Money laundering involves concealing the act of transforming profits earned from corruption and illegal activities into legitimate assets. The transfer of the concealed property, concealing the nature of the proceeds, the possession of property, or acquisition of the proceedings amidst knowing that the proceedings have been acquired through criminal activity is referred to as money laundering.
The loan-back method of money laundering involves cleaning of money obtained from criminal activities such as insider trading, extortion, illegal gambling, and drug trafficking to appear to have been derived from legal activities in order for financial institutions to deal with it without any suspicion. Money can be laundered using various methods which vary in terms of sophistication and complexity. Loans and mortgages are usually taken as a cover to launder money proceedings, and lump sum cash repayments are used to repay the loans or mortgages.
How Does the Loan Back Method of Money Laundering Work?
The process of money laundering involves three stages: placement, layering, and integration.
- This is the first stage of money laundering where the source of cash is easily misrepresented or disguised. It involves the movement of cash from the source followed by placing it into circulation locally or abroad through casinos, financial institutions, shops, bureaus and other businesses. The process entails:
- Currency smuggling
- Bank complicity
- Currency exchanges
- Securities brokers
- Blending of funds
- Purchase of assets
On the second stage, money launderers make it more difficult to uncover or detect the laundering activity. This is meant to make it difficult for enforcement agencies to uncover or trail the illegal proceeds. The methods of layering include:
- Cash is converted into monetary instruments
- Material assets that have been bought with the laundered cash is the sold
The third stage of money laundering, integration, involves the movement of previously laundered money into the economy through the banking system. This makes the illegitimate money to appear in the normal business earnings. The methods involves in this stage include:
- Property dealing
- Front companies and false loans
- Foreign bank complicity
- False import or export invoices
Historically, money laundering methods have included smurfing, often spread out across different accounts to avoid detection, or the use of wire transfers, currency exchanges, cash smugglers, or mules, to move money across borders. Other methods of laundering including:
- Investing in movable commodities like gold and gems
- Investing in selling valuable assets such as real estate discretely
- Creating shell companies
Although these methods are still currently being used, any money laundering approach always includes modern methods like the internet which helps to create a new spin on the old crime. With internet, money launderers are able to avoid detection.
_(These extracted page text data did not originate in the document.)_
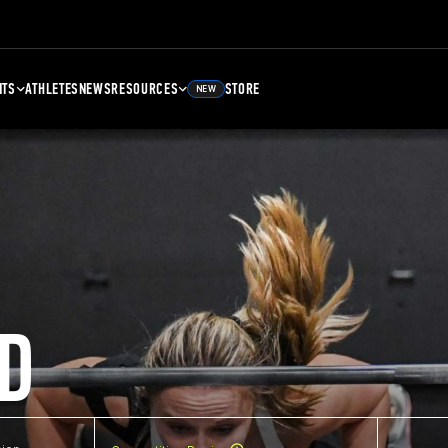
NTS
ATHLETES
NEWS
RESOURCES
STORE
NEW
D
With the rise of online bank institutions, online payment services from unknown sources, peer-to-peer transfers using mobile phones, and virtual currencies like Bitcoin, detecting money laundry or illegal cash transfer has become more challenging. Most often, the money launderer establishes an apparent legal origin of money through fabrication of transactions like agreements, bookkeeping, and invoices, deeds, reports, and spoken/written statements.
The common methods used to justify money laundering is fabricating a loan, also referred to as back-to-back or loan-back.The most popular loan-back form of laundering money is when criminals borrow their own criminal money. This is usually done through the creation of a loan agreement between the criminal and a third party. Most used third parties are offshore corporations who are controlled by the criminals.